Behind the walls of Fortress Louisbourg
Story by Ilona Kauremszky
Vacay.ca Senior Writer
LOUISBOURG, CAPE BRETON, NOVA SCOTIA — “You’re entering a French fortress during a time of war! No drawings of the fortress and no speaking to English prisoners. Understood?” summons the sentry standing all high and mighty.
At the Fortress of Louisbourg looming on the edge of Cape Breton Island this National Historic Site has routinely been dubbed Parks Canada’s crown jewel and in January was named Vacay.ca’s No. 1 place to visit in Canada for 2013.
Secluded off what was formerly known as Île-Royale, the grounds of the park make you imagine the enormity and significance of the former French colonial capital of Louisbourg. For 18th-century France, the site was essential for a thriving fishing industry and a key military outpost. Visitors to the recreated fortress have the opportunity to learn in detail about life in 1744, beginning with the decree a costumed soldier announces to a bunch of vacationers.
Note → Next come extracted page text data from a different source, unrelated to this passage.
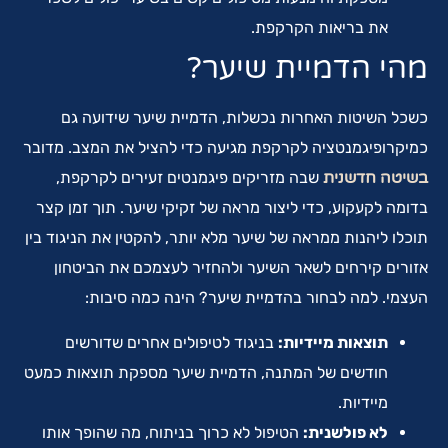
את בריאות הקרקפת.
מהי הדמיית שיער?
כשכל השיטות האחרות נכשלות, הדמיית שיער שידועה גם
כמיקרופיגמנטציה לקרקפת מגיעה כדי להציל את המצב. מדובר
בשיטה חדשנית
שבה מזריקים פיגמנטים זעירים לקרקפת,
בדומה לקעקוע, כדי ליצור מראה של זקיקי שיער. תוך זמן קצר
תוכלו ליהנות ממראה של שיער מלא יותר, להקטין את הניגוד בין
אזורים קירחים לשאר השיער ולהחזיר לעצמכם את הביטחון
העצמי. למה לבחור בהדמיית שיער? הינה כמה סיבות:
תוצאות מיידיות:
בניגוד לטיפולים אחרים שדורשים
חודשים של המתנה, הדמיית שיער מספקת תוצאות כמעט
מיידיות.
לא פולשנית:
הטיפול לא כרוך בניתוח, מה שהופך אותו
Back in the day an incoming flotilla of mighty frigates once plied these waters. They were laden with gun powder and everything from flour to the enormously expensive chocolate only given to the lucky few engineers and high-ranking officers. Meanwhile, the taverns were packed with ale-drinkers quaffing a new elixir called rum, fresh from the French West Indies.
The seaport of Louisbourg was a bustling trading post rich in precious cod. While fishers and French soldiers called this walled city home from 1720 until 1758, the original fishing settlement started in 1713.
Now it’s bustling with tourists ready to celebrate Louisbourg’s 300th anniversary. The attraction, which was recreated in the 1960s and depicts one-fifth of the original colonial village, has a number of events planned for the tricentennial that visitors will enjoy throughout 2013. The best way to experience this time capsule of early colonial life in North America is to hang with the locals, aka costumed interpreters.
What to See and Do in Fortress Louisbourg
Talk about hard labour. It looks like the long arduous career in blacksmithing is never quite finished at this shop. Every time I poked my head inside, a thick plume of smoke arose over the ringing bang of iron blows to the anvil. The strong-armed blacksmith was busy stoking the fire lined with red-hot irons. This is a great spot to watch the craft of making horseshoes, tools and other paraphernalia for daily use.
De Ganne’s House: Military Captain
They say that back then ladies of a certain status were delicate creatures. They would toil by making extraordinary lace masterpieces like the ones you will find at Madame De Ganne’s house. Lace making was the fashion of the day and a common past-time for women of a distinguished cultural class. So was sitting by the parlour sipping tea. Imagine the aromatic scent of boiling meat coming from the kitchen and the wafting of sea breezes filled with drying cod. Mmmm.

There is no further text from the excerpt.